GIOIA SANNITICA / PIEDIMONTE MATESE. Emorragia dalla Lega: il Carroccio vede abbandonare i suoi referenti nel Matese.
Dopo Luciano Fatigati da Tora e Piccilli, Della Paolera da Piedimonte Matese, Ciro Romano da Gioia Sannitica, in forse Quinzio De Sisto da Raviscanina ed altri.

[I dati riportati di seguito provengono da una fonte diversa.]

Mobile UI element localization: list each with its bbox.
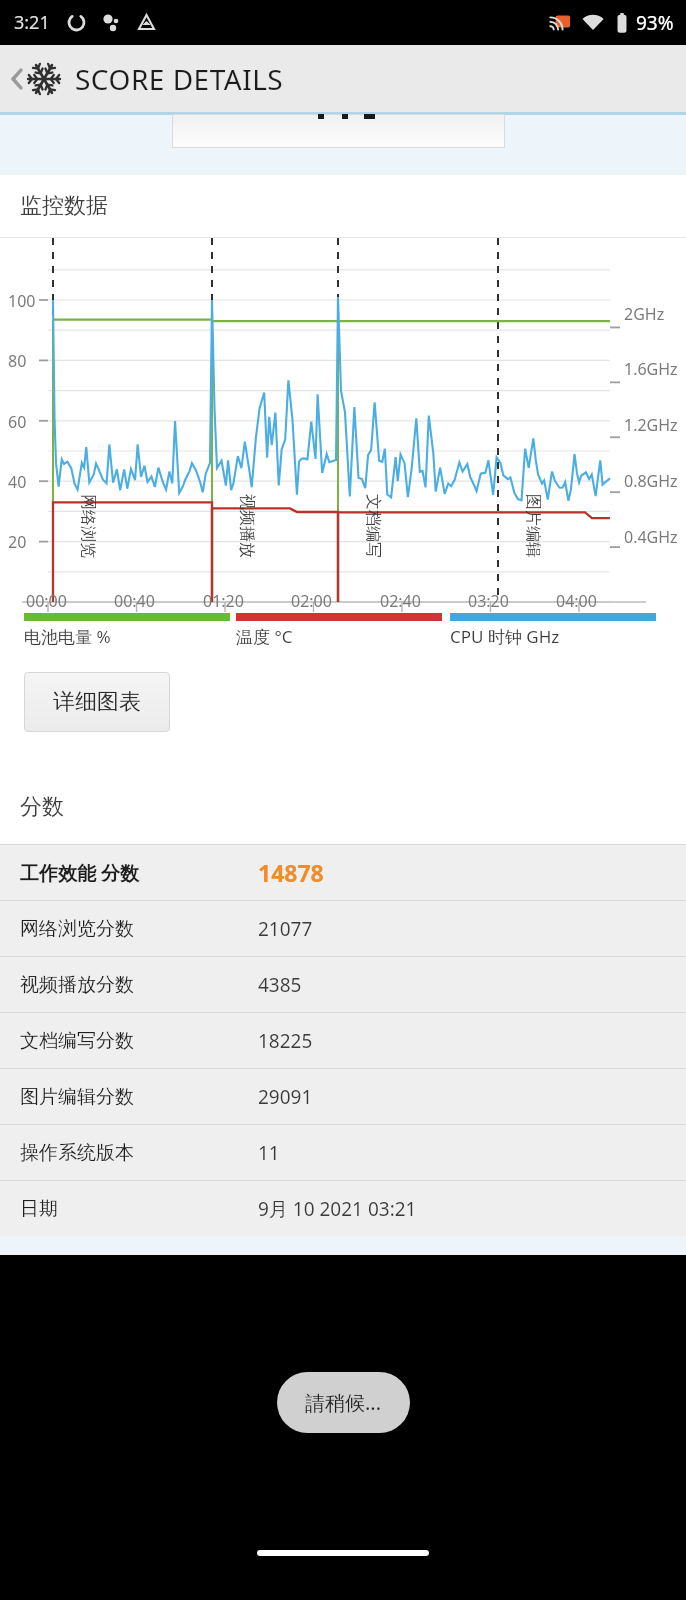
staticText: 02:40	[380, 590, 421, 612]
button[interactable]: 工作效能 分数	[0, 845, 686, 900]
staticText: 监控数据	[20, 192, 108, 220]
staticText: 11	[258, 1140, 280, 1166]
staticText: 电池电量 %	[24, 625, 111, 648]
staticText: 14878	[258, 857, 324, 888]
staticText: 操作系统版本	[20, 1141, 134, 1165]
staticText: CPU 时钟 GHz	[450, 625, 560, 648]
button[interactable]: 日期	[0, 1181, 686, 1236]
staticText: 29091	[258, 1084, 313, 1110]
staticText: 03:20	[468, 590, 509, 612]
staticText: 20	[8, 531, 27, 553]
button[interactable]: 請稍候...	[277, 1372, 410, 1433]
staticText: 网络浏览分数	[20, 917, 134, 941]
button[interactable]: 网络浏览分数	[0, 901, 686, 956]
staticText: 請稍候...	[305, 1389, 382, 1416]
staticText: 3:21	[14, 10, 50, 35]
staticText: 视频播放	[237, 494, 257, 558]
staticText: 9月 10 2021 03:21	[258, 1196, 417, 1222]
staticText: 93%	[636, 10, 674, 36]
staticText: 21077	[258, 916, 313, 942]
staticText: 图片编辑分数	[20, 1085, 134, 1109]
staticText: 文档编写	[363, 494, 383, 558]
staticText: 视频播放分数	[20, 973, 134, 997]
staticText: 日期	[20, 1197, 58, 1221]
staticText: 01:20	[203, 590, 244, 612]
button[interactable]: 操作系统版本	[0, 1125, 686, 1180]
staticText: 80	[8, 350, 27, 372]
staticText: 100	[8, 290, 36, 312]
staticText: 分数	[20, 793, 64, 821]
staticText: 工作效能 分数	[20, 860, 139, 886]
staticText: 0.8GHz	[624, 470, 678, 492]
staticText: 18225	[258, 1028, 313, 1054]
staticText: 04:00	[556, 590, 597, 612]
staticText: 60	[8, 411, 27, 433]
staticText: 02:00	[291, 590, 332, 612]
button[interactable]: 文档编写分数	[0, 1013, 686, 1068]
staticText: SCORE DETAILS	[75, 60, 284, 98]
staticText: 40	[8, 471, 27, 493]
staticText: 00:00	[26, 590, 67, 612]
staticText: 00:40	[114, 590, 155, 612]
staticText: 4385	[258, 972, 302, 998]
staticText: 1.6GHz	[624, 358, 678, 380]
staticText: 温度 °C	[236, 625, 293, 648]
staticText: 详细图表	[53, 688, 141, 716]
staticText: 1.2GHz	[624, 414, 678, 436]
staticText: 文档编写分数	[20, 1029, 134, 1053]
button[interactable]: Back	[8, 60, 284, 98]
staticText: 图片编辑	[523, 494, 543, 558]
staticText: 网络浏览	[78, 494, 98, 558]
staticText: 0.4GHz	[624, 526, 678, 548]
button[interactable]: 详细图表	[24, 672, 170, 732]
button[interactable]: 视频播放分数	[0, 957, 686, 1012]
button[interactable]: 图片编辑分数	[0, 1069, 686, 1124]
staticText: 2GHz	[624, 303, 665, 325]
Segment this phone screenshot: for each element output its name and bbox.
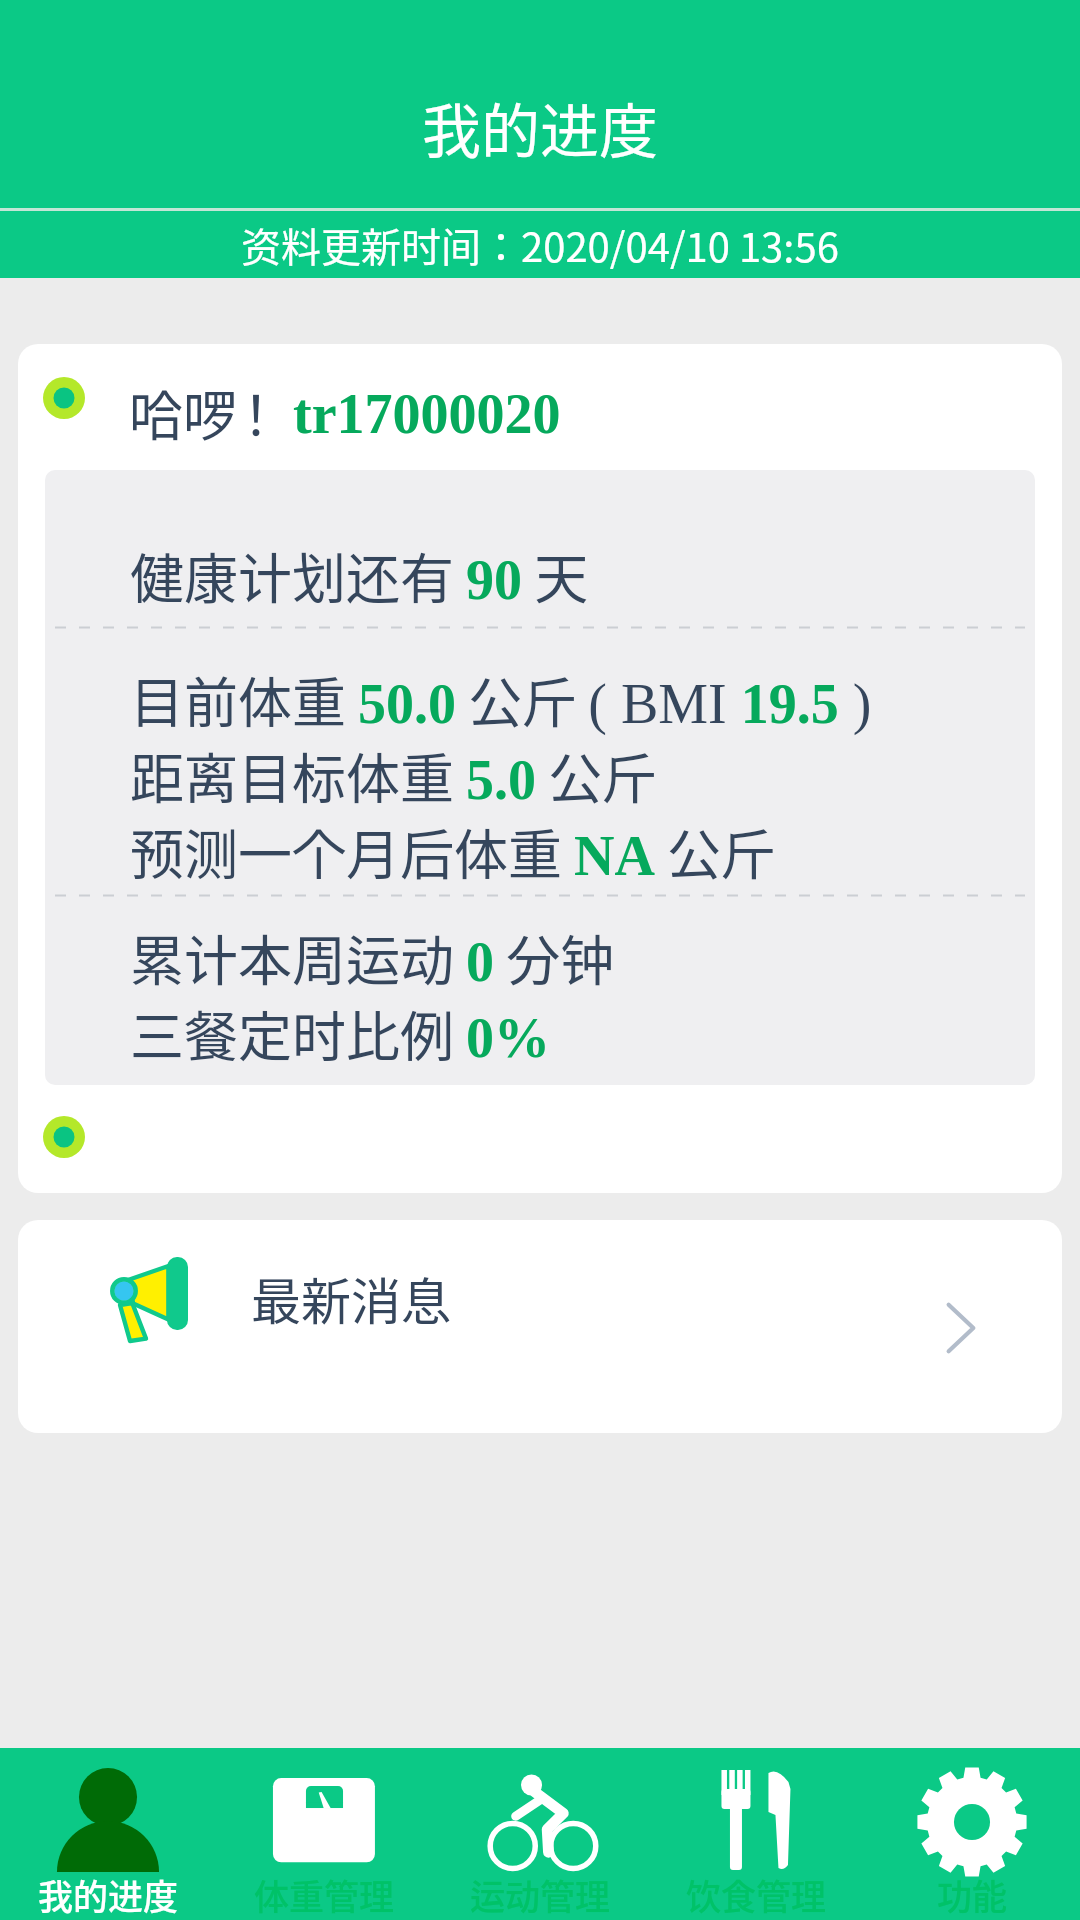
staticText: 饮食管理 bbox=[686, 1875, 827, 1919]
button[interactable]: 最新消息 bbox=[18, 1220, 1062, 1433]
staticText: 功能 bbox=[937, 1875, 1008, 1919]
staticText: 我的进度 bbox=[38, 1875, 179, 1919]
staticText: 目前体重 50.0 公斤 ( BMI 19.5 ) bbox=[130, 662, 872, 738]
staticText: 体重管理 bbox=[254, 1875, 395, 1919]
other: 我的进度 bbox=[53, 1767, 163, 1877]
staticText: ！ bbox=[229, 375, 283, 451]
staticText: 运动管理 bbox=[470, 1875, 611, 1919]
other: 运动管理 bbox=[485, 1767, 595, 1877]
button[interactable]: 哈啰 bbox=[18, 344, 1062, 1193]
other: 查看最新消息 bbox=[938, 1301, 976, 1355]
staticText: 累计本周运动 0 分钟 bbox=[130, 920, 615, 996]
other: 最新消息 bbox=[110, 1256, 190, 1343]
other: 体重管理 bbox=[269, 1767, 379, 1877]
staticText: 最新消息 bbox=[251, 1259, 451, 1335]
other: 功能 bbox=[917, 1767, 1027, 1877]
staticText: 哈啰 bbox=[129, 375, 237, 451]
button[interactable]: 功能 bbox=[864, 1748, 1080, 1920]
staticText: 距离目标体重 5.0 公斤 bbox=[130, 738, 657, 814]
button[interactable]: 体重管理 bbox=[216, 1748, 432, 1920]
button[interactable]: 运动管理 bbox=[432, 1748, 648, 1920]
staticText: 资料更新时间：2020/04/10 13:56 bbox=[241, 216, 839, 274]
staticText: 我的进度 bbox=[422, 85, 659, 170]
button[interactable]: 我的进度 bbox=[0, 1748, 216, 1920]
button[interactable]: 饮食管理 bbox=[648, 1748, 864, 1920]
staticText: 三餐定时比例 0% bbox=[130, 996, 551, 1072]
other: 饮食管理 bbox=[701, 1767, 811, 1877]
staticText: 预测一个月后体重 NA 公斤 bbox=[130, 814, 776, 890]
staticText: 健康计划还有 90 天 bbox=[130, 538, 589, 614]
staticText: tr17000020 bbox=[293, 373, 561, 449]
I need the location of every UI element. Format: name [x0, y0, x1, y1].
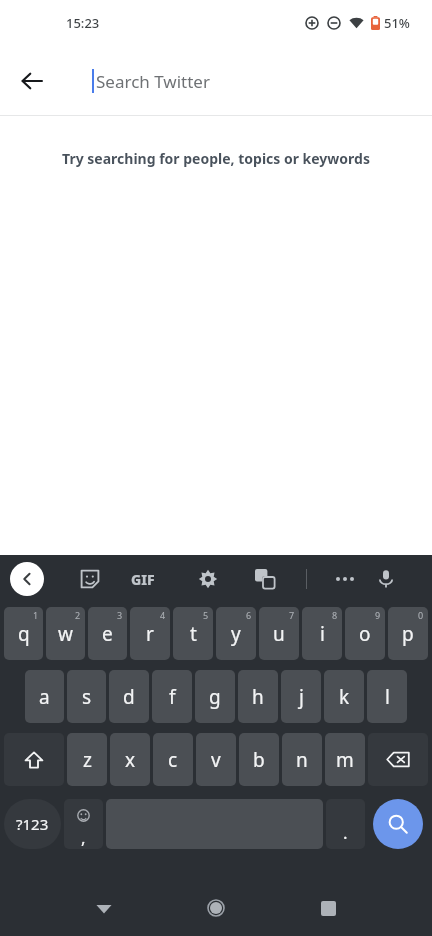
- button[interactable]: GIF: [122, 558, 164, 600]
- button[interactable]: Emoji and comma: [64, 799, 103, 849]
- staticText: 15:23: [66, 14, 100, 32]
- staticText: t: [190, 621, 197, 647]
- button[interactable]: q: [4, 607, 43, 660]
- staticText: j: [299, 684, 304, 710]
- staticText: s: [82, 684, 92, 710]
- button[interactable]: o: [345, 607, 385, 660]
- staticText: l: [385, 684, 390, 710]
- staticText: f: [169, 684, 176, 710]
- button[interactable]: .: [326, 799, 365, 849]
- button[interactable]: p: [388, 607, 428, 660]
- button[interactable]: a: [25, 670, 64, 723]
- button[interactable]: Stickers: [72, 561, 108, 597]
- staticText: b: [253, 747, 265, 773]
- button[interactable]: w: [46, 607, 85, 660]
- button[interactable]: f: [152, 670, 192, 723]
- staticText: z: [83, 747, 92, 773]
- button[interactable]: Home: [194, 886, 238, 930]
- button[interactable]: Shift: [4, 733, 64, 786]
- button[interactable]: k: [324, 670, 364, 723]
- staticText: u: [273, 621, 285, 647]
- staticText: x: [125, 747, 136, 773]
- button[interactable]: c: [153, 733, 193, 786]
- staticText: h: [252, 684, 264, 710]
- button[interactable]: j: [281, 670, 321, 723]
- button[interactable]: g: [195, 670, 235, 723]
- staticText: e: [102, 621, 113, 647]
- staticText: 0: [418, 609, 424, 621]
- staticText: p: [402, 621, 414, 647]
- button[interactable]: Back: [10, 59, 54, 103]
- button[interactable]: d: [109, 670, 149, 723]
- button[interactable]: e: [88, 607, 127, 660]
- button[interactable]: i: [302, 607, 342, 660]
- button[interactable]: r: [130, 607, 170, 660]
- button[interactable]: s: [67, 670, 106, 723]
- staticText: c: [168, 747, 178, 773]
- staticText: 4: [160, 609, 166, 621]
- staticText: w: [58, 621, 73, 647]
- button[interactable]: ?123: [4, 799, 61, 849]
- button[interactable]: n: [282, 733, 322, 786]
- staticText: q: [18, 621, 30, 647]
- staticText: 9: [375, 609, 381, 621]
- button[interactable]: t: [173, 607, 213, 660]
- staticText: 1: [33, 609, 39, 621]
- staticText: m: [336, 747, 354, 773]
- staticText: ,: [81, 826, 86, 849]
- staticText: r: [146, 621, 154, 647]
- staticText: 5: [203, 609, 209, 621]
- button[interactable]: Translate: [247, 561, 283, 597]
- button[interactable]: Voice input: [368, 561, 404, 597]
- staticText: 2: [75, 609, 81, 621]
- staticText: n: [296, 747, 308, 773]
- staticText: 51%: [384, 14, 410, 32]
- staticText: d: [123, 684, 135, 710]
- staticText: 3: [117, 609, 123, 621]
- button[interactable]: x: [110, 733, 150, 786]
- staticText: o: [359, 621, 371, 647]
- button[interactable]: Settings: [190, 561, 226, 597]
- button[interactable]: Recent apps: [308, 888, 348, 928]
- button[interactable]: More options: [326, 560, 364, 598]
- button[interactable]: h: [238, 670, 278, 723]
- staticText: .: [343, 821, 348, 844]
- button[interactable]: Back: [84, 888, 124, 928]
- staticText: y: [231, 621, 241, 647]
- button[interactable]: Backspace: [368, 733, 428, 786]
- staticText: 7: [289, 609, 295, 621]
- staticText: Search Twitter: [96, 70, 210, 93]
- button[interactable]: y: [216, 607, 256, 660]
- button[interactable]: Search: [373, 799, 423, 849]
- staticText: k: [339, 684, 350, 710]
- staticText: 6: [246, 609, 252, 621]
- staticText: 8: [332, 609, 338, 621]
- staticText: GIF: [131, 570, 155, 589]
- button[interactable]: l: [367, 670, 407, 723]
- button[interactable]: v: [196, 733, 236, 786]
- staticText: a: [39, 684, 50, 710]
- button[interactable]: z: [67, 733, 107, 786]
- staticText: Try searching for people, topics or keyw…: [62, 149, 370, 168]
- button[interactable]: m: [325, 733, 365, 786]
- staticText: i: [320, 621, 325, 647]
- button[interactable]: u: [259, 607, 299, 660]
- button[interactable]: b: [239, 733, 279, 786]
- staticText: g: [209, 684, 221, 710]
- staticText: ?123: [16, 814, 49, 834]
- staticText: v: [211, 747, 221, 773]
- button[interactable]: Expand toolbar: [10, 562, 44, 596]
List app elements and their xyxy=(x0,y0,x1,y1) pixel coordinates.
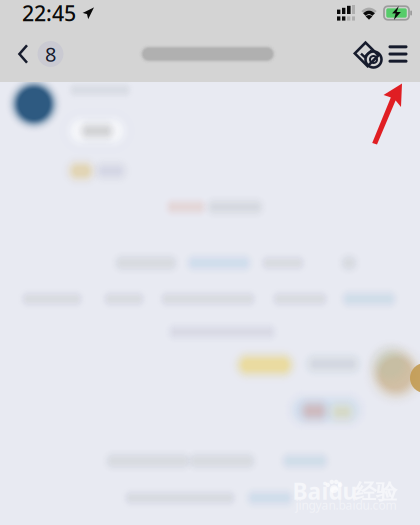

Già il 30 giugno scorso l’abbandono, non certo facile da digerire, del sindaco di Tora e Piccilli Luciano Fatigati (nella foto insieme al leader della Lega, Matteo Salvini) che, unitamente al primo cittadino di Frignano, Gabriele Piatto, scrissero una dura nota inviata al Segretario provinciale Salvatore Mastroianni: “Irrevocabili dimissioni da coordinatori cittadini ed esponenti della Lega, dopo la convinzione che il nuovo percorso proposto da Salvini ponesse al centro un rinnovato rispetto per il Meridione. Appariva scontato che per realizzare questo progetto fosse necessario gli uomini e le risorse del territorio attribuendo ai parlamentari e a tutta la classe politica della Campania una profonda fiducia, ma dobbiamo dire a malincuore che tale fiducia non è stata ricambiata; anzi l’intera classe politica della Campania è stata profondamente mortificata con un comportamento che sa tanto di colonizzazione. Il commissariamento del partito a livello regionale con la nomina dell’On. Nicola Molteni è stato il più grande schiaffo che potesse avere la classe politica campana, dunque… la classe politica della Campania non ritenuta all’altezza della situazione”. Pertanto, decisioni apre calate dall’alto e non condivise dalla base del partito, che lamenta questa situazione in diverse altre realtà del territorio dell’Alto Casertano. A cominciare dal capoluogo matesino, dove quel responsabile Gianmarco Della Paolera aveva profuso inizialmente tanto entusiasmo, ma poi vistosi costretto a lasciare anch’egli. Notizia dell’ultima ora è anche quella di Ciro Romano, referente di Gioia Sannitica: il giovane lascia il carroccio, dopo che la sua nomina era stata a lungo osteggiata dai colleghi giunti fino in paese per applaudirlo: da Caserta Finizio Di Tommaso, lo stesso Gianmarco Della Paolera da Piedimonte Matese, Quinzio De Sisto da Raviscanina, da Sparanise Claudio Romagnoli, Annabella D’Angelo da Teano, Carmela Faticati e Angelo Moretta da Tora e Piccilli. Proprio lo stesso Quinzio De Sisto da Raviscanina potrebbe lasciare la Lega nelle prossime settimane, e non è detto che non sia l’ultima grave perdita in un territorio ancora in cerca di una certa identità politica e di referenti seri e concreti.